第343話 覇国の武王ファーヴニル・ディストピア②
ファーヴニル・ディストピアによって顕現した巨大な魔国の中央、その玉座にて彼は思索にふけっていた。
「──────ふむ、もしかするとあの小娘を完全に殺してしまうのは不味いか?」
彼の眼前には魔素によって構成されたモニターが紅き英雄ラクス・ハーネットの様子をリアルタイムで伝えてくる。
彼女は広大な魔国の中で膨大な数の影のヒトガタ、ファーヴニルに魂を支配された国民たちを相手に戦い続けていた。
ラクス自身がいかに強いとはいえ多勢に無勢、何千もの影と戦う内に彼女の鎧は欠け名刀、名剣のたぐいも次々に限界がきて壊れていく。
さしもの彼女も息が上がり、少しずつ流れる血の量も増えていた。
「今回、私は小娘を殺すことを目的にあの魔神の内側から解き放たれた。その目的を果たしてしまえば再び魔神に取り込まれてしまうのが必定か」
ファーヴニルはモニターを漠然と眺めながら考えをまとめ続ける。
その画面の先で自身の民がどれほど殺されようと、それを遊興のひとつと愉しみながら。
「業腹ではあるが、一度取り込まれた身で再び魔神に挑もうと結果は同じ。ならば此度手に入れた自由、上手に引き延ばしてみるか。ならばあの娘を殺すのではなく、私の民のひとつとして取り込むのが最もよい選択かな」
そう彼が呟いた時、モニターの先でラクスが背後から斬りつけられる。
その場面を見て、ファーヴニルは少しだけ冷や汗をかく。
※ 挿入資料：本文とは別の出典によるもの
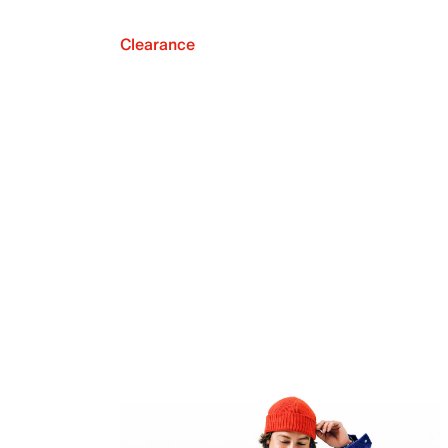
Clearance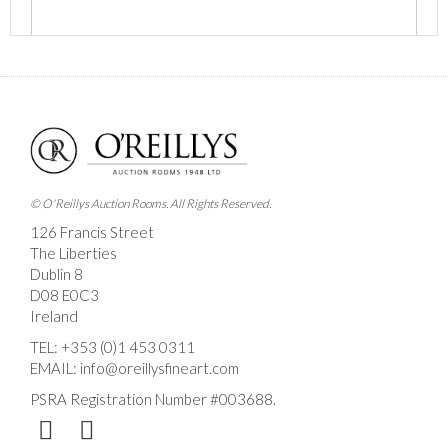
Images *
Drag and drop .jpg images here to upload, or click
here to select images.
© O'Reillys Auction Rooms. All Rights Reserved.
126 Francis Street
The Liberties
Dublin 8
D08 E0C3
Ireland
TEL:
+353 (0)1 453 0311
EMAIL:
info@oreillysfineart.com
PSRA Registration Number #003688.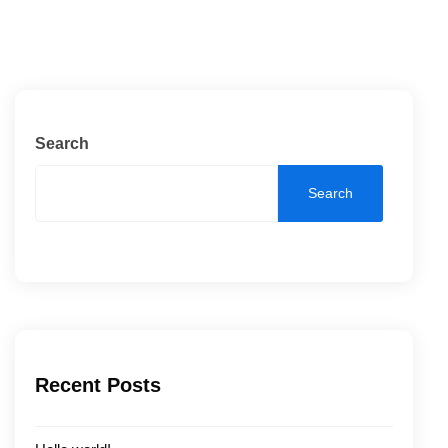
Search
Search
Recent Posts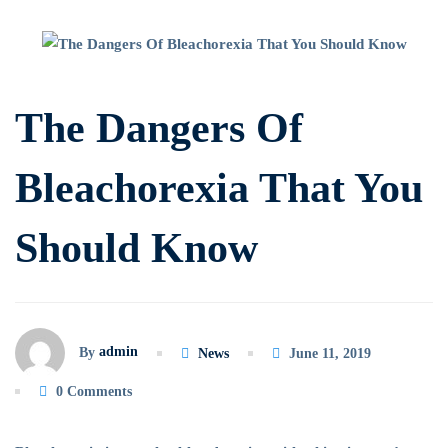
The
Dangers
The Dangers Of
Of
Bleachorexia That You
Bleachorexia
Should Know
That
You
Should
admin
By
News
June 11, 2019
Know
0 Comments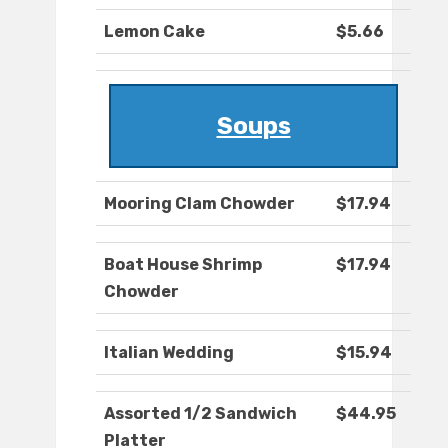
Lemon Cake
$5.66
Soups
Mooring Clam Chowder
$17.94
Boat House Shrimp
$17.94
Chowder
Italian Wedding
$15.94
Assorted 1/2 Sandwich
$44.95
Platter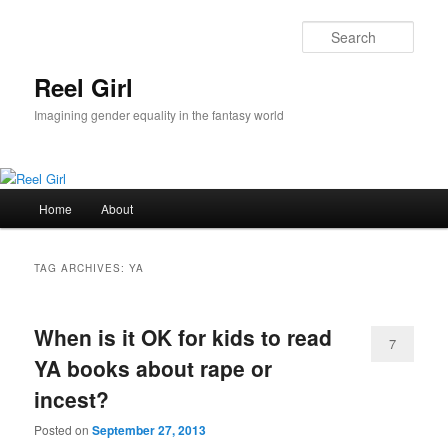
Skip
Skip
to
to
Sear
primary
secondary
content
content
Reel Girl
Imagining gender equality in the fantasy world
Main
Home
About
menu
TAG ARCHIVES:
YA
When is it OK for kids to read
7
YA books about rape or
incest?
Posted on
September 27, 2013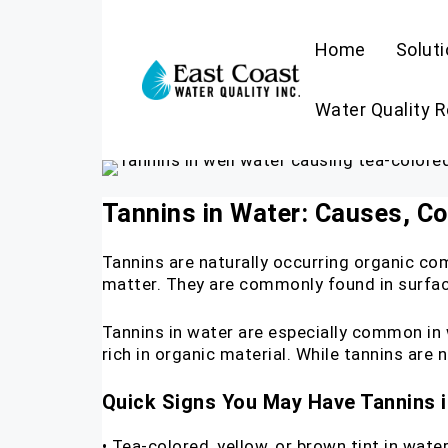
Home
Solut
Water Quality 
Tannins in Water: Causes, Col
Tannins are naturally occurring organic co
matter. They are commonly found in surfa
Tannins in water are especially common in
rich in organic material. While tannins are 
Quick Signs You May Have Tannins 
• Tea-colored, yellow, or brown tint in wate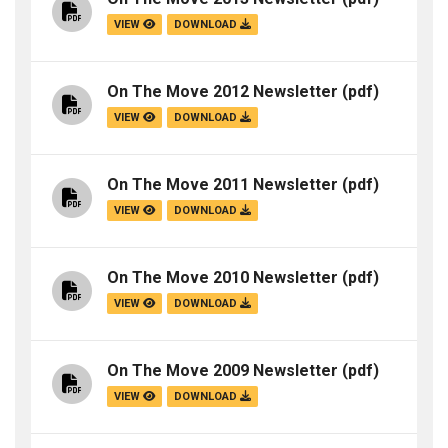
VIEW
DOWNLOAD
On The Move 2012 Newsletter
(pdf)
VIEW
DOWNLOAD
On The Move 2011 Newsletter
(pdf)
VIEW
DOWNLOAD
On The Move 2010 Newsletter
(pdf)
VIEW
DOWNLOAD
On The Move 2009 Newsletter
(pdf)
VIEW
DOWNLOAD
ラクスが即死でもしてしまえば彼の自由時間はすぐにでも終わってしまうからだ。
しかし彼女は健気にも立ち上がって、取り囲む影を謎の袋から取り出した新しい武器を全力で振るって一斉に殲滅する。
ラクスの取り出した武器が持ち主の体力を異常に消耗するものだったのか、彼女は肩で強く息をしてすぐさま別の武器に切り替えた。流れ続ける血の量は増えていたが、ラクスは再び袋から小瓶を出して中の液体を一飲みして瞬く間に体力を回復させる。
「ほう、きちんと回復の手段も備えているな。なら安心だ、民には頭と心臓を狙うのは避けるように命令しておくか。ふふっ、疲れ果てた小娘の手足を潰して標本にでもすれば私の自由は確約されたも同然だ」
ファーヴニルは巡らせていた思考を完結させ、空を見上げて悦にひたる。
どこまでも暗く、濃密な魔素が漂うディスコルドの空。彼は片手に黒い杯を取り出して、そこへ空に満ちる魔素をひたすらに集め、凝縮させた一杯の漆黒の液体を作り上げる。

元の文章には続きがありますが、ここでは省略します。